If members of Congress can't come to an agreement on the nation's spending bill the government would shut down at midnight, which upsets people like Dillon Benoit.
"It's frustrating, because it seems that both sides of the government, whether they be democrat or republican, they can't just seem to figure out a way to work together," says Benoit.
Benoit says as a worker, he's been following the standoff between lawmakers, and wants to see them working together.
"I mean the key is bipartisanship,” says Benoit. “Republicans have to be willing to cross the isle and come up with solutions and democrats have to be willing to do the same thing."

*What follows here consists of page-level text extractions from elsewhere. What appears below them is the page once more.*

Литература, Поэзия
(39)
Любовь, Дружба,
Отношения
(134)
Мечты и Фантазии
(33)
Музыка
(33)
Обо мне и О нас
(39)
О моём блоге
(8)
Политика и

Jeffrey Sadow is a political professor at LSU-Shreveport, and he thinks the potential shut down is about political positioning.
"For the forces in Washington and the political parties behind them this is of course about trying to enact policy preferences, position themselves for future elections," says Sadow.

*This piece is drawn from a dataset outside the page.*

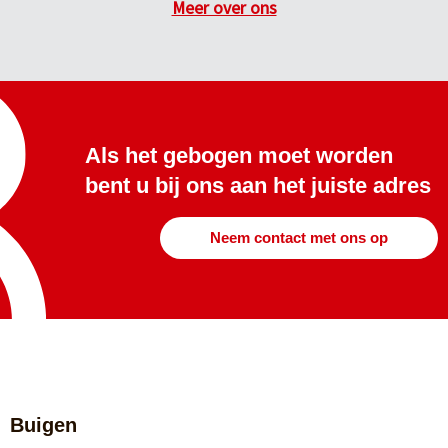
Meer over ons
Als het gebogen moet worden
bent u bij ons aan het juiste adres
Neem contact met ons op
Buigen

Others are worried about the potential job loss for federal employees.
"Uh, work makes this world go round, you know?” says Eric Mays. “If you don't work, you don't eat."
"I think if they just do their job and that's serve the people, everything will work out," says Charles Davis.
But in the end, some say lawmakers will have no choice but to work it out.
"It's just whoever thinks they're going to come out on the short end, eventually, the longer it goes on they'll be the ones to blink and then there'll be some resolution," says Sadow.